■ **Data excerpts**:

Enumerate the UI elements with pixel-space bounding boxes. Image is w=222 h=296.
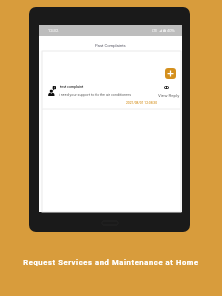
staticText: 2021/08/01 12:08:30 — [126, 101, 158, 105]
button[interactable]: Add complaint — [165, 68, 176, 79]
staticText: i need your support to fix the air condi… — [59, 93, 132, 97]
staticText: LTE — [152, 29, 158, 33]
staticText: 40% — [167, 28, 175, 33]
button[interactable]: test complaint — [42, 52, 180, 109]
staticText: Request Services and Maintenance at Home — [0, 258, 222, 267]
staticText: View Reply — [158, 93, 180, 98]
staticText: 12:32 — [48, 28, 59, 33]
staticText: test complaint — [60, 85, 84, 89]
staticText: Past Complaints — [95, 43, 126, 48]
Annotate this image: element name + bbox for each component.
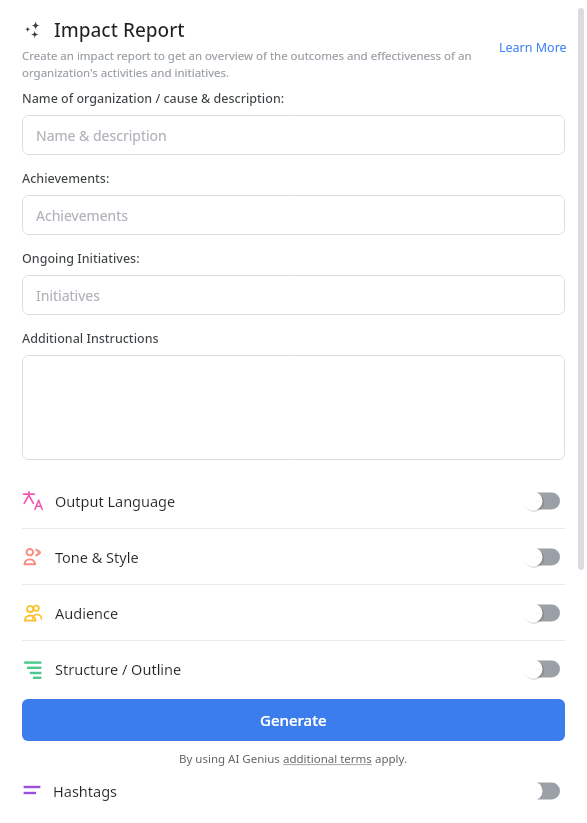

■ **Work to complete**:
Without the pictures, transcribe the listing exactly as it stands.

■ **Exercise solution**:
Enumerate the UI elements with pixel-space bounding boxes. Image is w=222 h=296.
staticText: 2021/08/01 12:08:30 — [126, 101, 158, 105]
button[interactable]: Add complaint — [165, 68, 176, 79]
staticText: i need your support to fix the air condi… — [59, 93, 132, 97]
staticText: LTE — [152, 29, 158, 33]
staticText: 40% — [167, 28, 175, 33]
button[interactable]: test complaint — [42, 52, 180, 109]
staticText: Request Services and Maintenance at Home — [0, 258, 222, 267]
staticText: View Reply — [158, 93, 180, 98]
staticText: 12:32 — [48, 28, 59, 33]
staticText: test complaint — [60, 85, 84, 89]
staticText: Past Complaints — [95, 43, 126, 48]
Annotate this image: element name + bbox for each component.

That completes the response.